Al igual que en ese mundial, los españoles pasamos de un entusiasmo desmedido a la cruda realidad cuando terminó la Expo del 92 y en pocos años aquel espectacular montaje, que iba a lanzarnos a la prosperidad mundial, se convirtió en un amasijo de ruinas, icono de una época de corrupción, pelotazos, esperanzas y decepciones.
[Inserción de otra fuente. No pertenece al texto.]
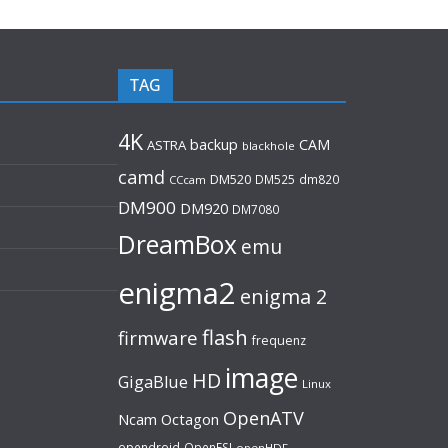
TAG
4K
backup
CAM
ASTRA
blackhole
camd
DM520
DM525
dm820
CCcam
DM900
DM920
DM7080
DreamBox
emu
enigma2
enigma 2
flash
firmware
frequenz
image
HD
GigaBlue
Linux
OpenATV
Ncam
Octagon
opendroid
OpenESI
openHDF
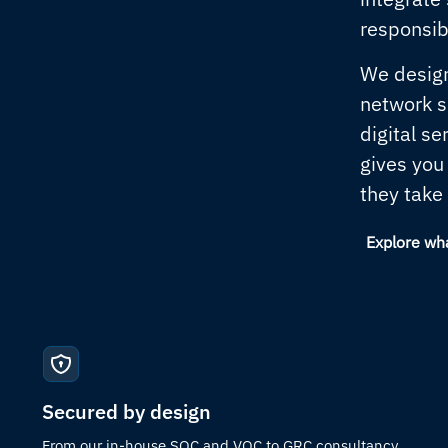
responsibi
We design
network so
digital se
gives you
they take
Explore wh
Secured by design
From our in-house SOC and VOC to GRC consultancy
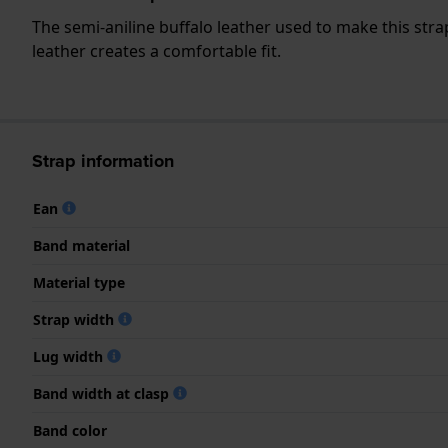
The semi-aniline buffalo leather used to make this strap
leather creates a comfortable fit.
Strap information
Ean
Band material
Material type
Strap width
Lug width
Band width at clasp
Band color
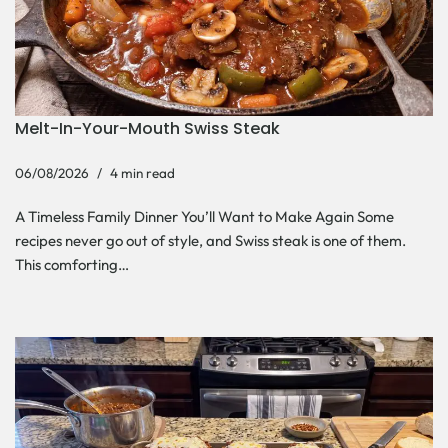
Melt-In-Your-Mouth Swiss Steak
06/08/2026
4 min read
A Timeless Family Dinner You’ll Want to Make Again Some
recipes never go out of style, and Swiss steak is one of them.
This comforting…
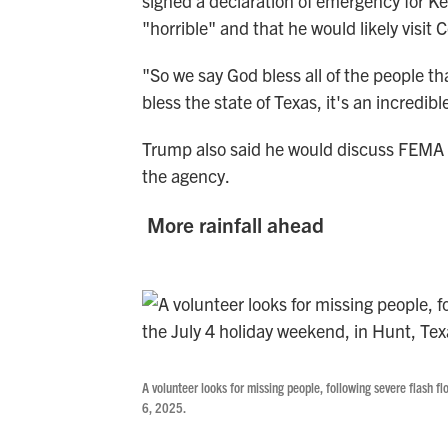
signed a
declaration of emergency for Ke
"horrible" and that he would likely visit 
"So we say God bless all of the people 
bless the state of Texas, it's an incredib
Trump also said he would discuss FEMA la
the agency.
More rainfall ahead
A volunteer looks for missing people, following severe flash f
6, 2025.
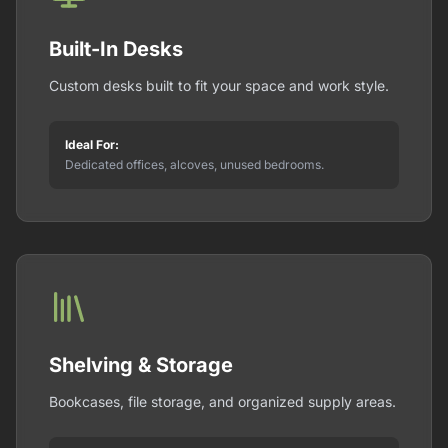
Built-In Desks
Custom desks built to fit your space and work style.
Ideal For:
Dedicated offices, alcoves, unused bedrooms.
Shelving & Storage
Bookcases, file storage, and organized supply areas.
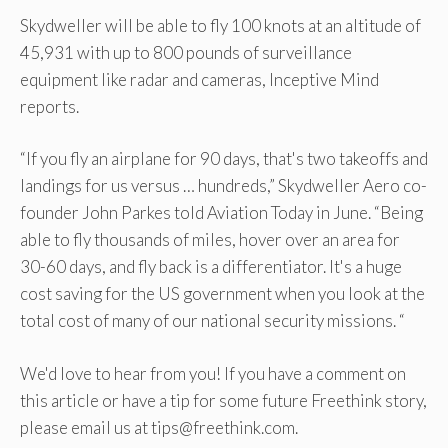
Skydweller will be able to fly 100 knots at an altitude of
45,931 with up to 800 pounds of surveillance
equipment like radar and cameras, Inceptive Mind
reports.
“If you fly an airplane for 90 days, that's two takeoffs and
landings for us versus … hundreds,” Skydweller Aero co-
founder John Parkes told Aviation Today in June. “Being
able to fly thousands of miles, hover over an area for
30-60 days, and fly back is a differentiator. It's a huge
cost saving for the US government when you look at the
total cost of many of our national security missions. “
We'd love to hear from you! If you have a comment on
this article or have a tip for some future Freethink story,
please email us at tips@freethink.com.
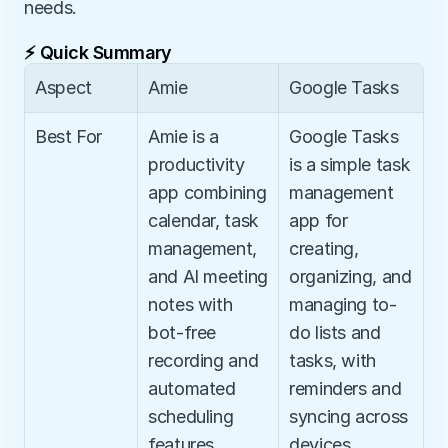
needs.
⚡ Quick Summary
Aspect
Amie
Google Tasks
Best For
Amie is a 
Google Tasks 
productivity 
is a simple task 
app combining 
management 
calendar, task 
app for 
management, 
creating, 
and AI meeting 
organizing, and 
notes with 
managing to-
bot-free 
do lists and 
recording and 
tasks, with 
automated 
reminders and 
scheduling 
syncing across 
features.
devices.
Idolatrábamos en ciclismo a Perico Delgado hasta que, en el 89, cuando debía revalidar el título de vencedor del pasado año, se despistó y llegó tarde a la contrarreloj, saliendo con más de dos minutos de retraso y convirtiéndose en el primer campeón del tour en caer al último lugar de la clasificación en la etapa prólogo, mandando al infierno la posibilidad de volver a ganarlo. Incluso el declive del invencible Induráin, aquel penoso tour de 1996, parecía gritarnos que habíamos nacido para flotar entre melancolías.
Veníamos de una infancia en que la programación infantil era un chute de optimismo que creaba mundos idílicos, saltando de Barrio Sésamo a Willy Fog o David el Gnomo, pero tan pronto como, con un par de años más, nos sentamos a ver nuestros primeros telediarios, el golpe era deprimente: cada día un atentado de ETA, la barbarie de Alcàsser y la corrupción política socialista lo invadía todo.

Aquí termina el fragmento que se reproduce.